Four months ago, had David Yost suddenly resigned from his position as Missouri's offensive coordinator, the odds are very good that a) Pinkel would have promoted Henson at that time, and b) none of us would have thought twice about it. We are all a little scarred by 2012, even while acknowledging the role injuries played in Mizzou's struggles, but Henson didn't become any dumber overnight. This hire makes a lot of sense to me, but that doesn't even matter. It made the most sense to Gary Pinkel, and that's really the only thing that matters.

5. Henson takes over a pretty fun set of personnel.

We'll obviously talk in depth about this in the coming months (that 2013 Walkthrough series isn't that far away), but ...

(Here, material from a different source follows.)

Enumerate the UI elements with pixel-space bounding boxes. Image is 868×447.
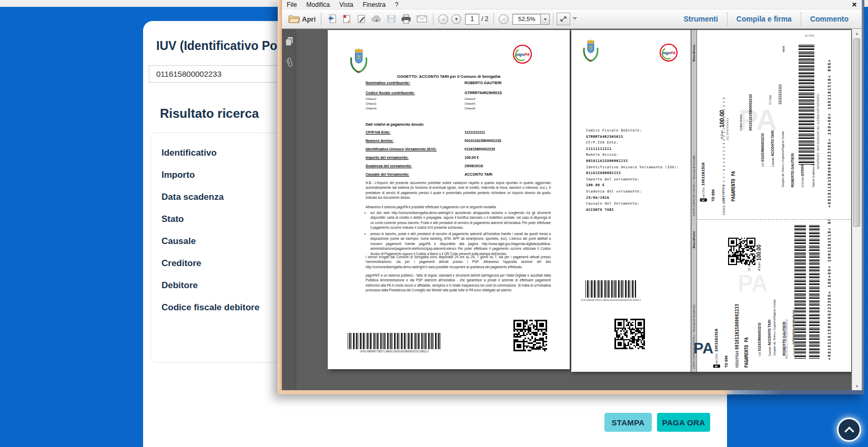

A potentially healthy James Franklin, a more experienced Corbin Berkstresser, and a lightning rod in Maty Mauk at quarterback (not to mention incoming freshmen Eddie Printz and Trent Hosick).

A potentially healthy Henry Josey joining Marcus Murphy and Russell Hansbrough at running back.

Dorial Green-Beckham, Marcus Lucas, L'Damian Washington, Jimmie Hunt and Bud Sasser at receiver.

Sean Culkin joining the depth chart as a pass-catching (and healthy) tight end.

Nine members of Mizzou's final offensive line two-deep returning, including now-sophomore blue-chipper Evan Boehm.

Mizzou's 2012 problems did not come about only because of injuries. Mizzou's quarterbacks didn't show many signs of growth (and yes, injuries had a lot to do with that), the receivers dropped a ton of passes over the first half of the season, and while injuries crippled the offensive line, we saw enough from certain players to wonder about the overall talent level of the group. But Henson won't be starting from scratch. He knows this personnel pretty well, and more importantly, this personnel has a lot to offer.

It Wouldn't Surprise Me If ... Mizzou's offense was pretty damn good in 2013.

I cannot guarantee that this is a good hire, just like naysayers cannot guarantee that it's a bad one. But while I was completely okay with change change, I think there is a lot to like about Josh Henson. We'll see if this promotion causes Andy Hill to look for a job elsewhere (lord, I hope not), and we'll see who Pinkel hires as Hill's replacement at receivers coach. (Dave Matter mentioned former Mizzou receiver Jason Ray as a possibility yesterday, and honestly, considering how much it would annoy the reactionary side of the fanbase, the anti-social part of me is very much rooting for this.) But it is a move that could serve Pinkel and Mizzou pretty well in the short-term and, if Henson lives up to his supposed potential, very well in the long-term.